Similarity Metrics for Vector Search
You can’t compare apples and oranges. Or can you? Vector databases like Milvus allow you to compare any data point you can vectorize. You can even do it right in your Jupyter Notebook. But how does a vector database similarity search work?
The ability to calculate the similarity between two vectors is the prerequisite for a large number of vector search applications in mathematics, artificial intelligence, natural language processing, and machine learning. It is an important condition for nearest neighbor search and clustering in high dimensions, as well as many machine learning and data mining algorithms. Also, it can measure different types of data structure preservation in dimensionality reduction. A suitable similarity metric directly impacts the performance of vector search and clustering in high dimensions. However, a number of domain-specific search and clustering methods utilize specific similarity measures and are not capable of handling other similarity measures that are equally important in different domains.
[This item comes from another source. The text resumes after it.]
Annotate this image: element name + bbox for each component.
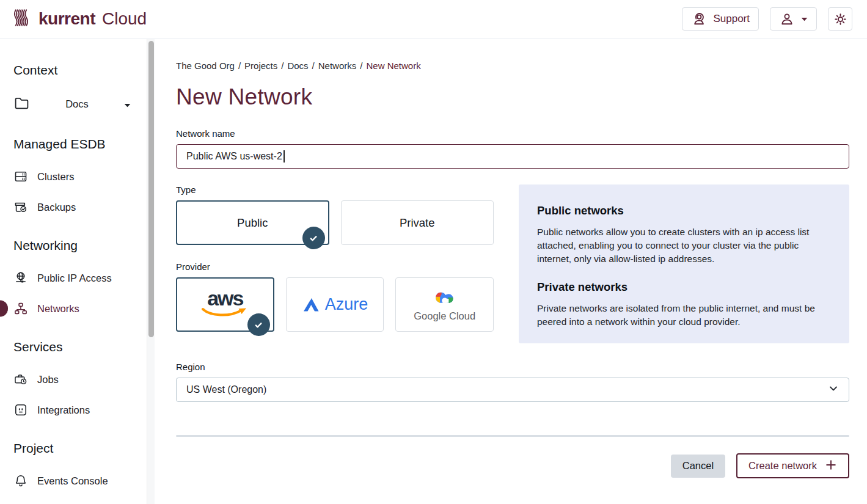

Vector search has two critical conceptual components: indexes and distance metrics. Some popular vector indexes include HNSW, IVF, and ScaNN. There are three primary distance metrics: L2 or Euclidean distance, cosine similarity measure, and inner product. Other metrics for binary vectors include the Hamming Distance and the Jaccard Index.
In this article, we’ll cover:
Vector Similarity Metrics
L2 or Euclidean
How Does L2 Distance Work?
When Should You Use Euclidean Distance?
Cosine Similarity
How Does Cosine Similarity Work?
When Should You Use Cosine Similarity?
Inner Product
How Does Inner Product Work?
When Should You Use Inner Product?
Other Interesting Vector Similarity or Distance Metrics
Hamming Distance
Jaccard Index
Summary of Vector Similarity Search Metrics
Vector Similarity Metrics
As we have vectorized our data, we need to be able to compare two vectors (i.e. two data points in terms of a query vector and coordinates) to see if they are similar, but what should we mean by "similar"? We can define vector search accordingly as the search for vectors that are close to a query vector. Vectors that are close in distance are similar in features. Vectors can be represented as lists of numbers or as an orientation and a magnitude. For the easiest way to understand this, you can imagine vectors as line segments pointing in specific directions in space.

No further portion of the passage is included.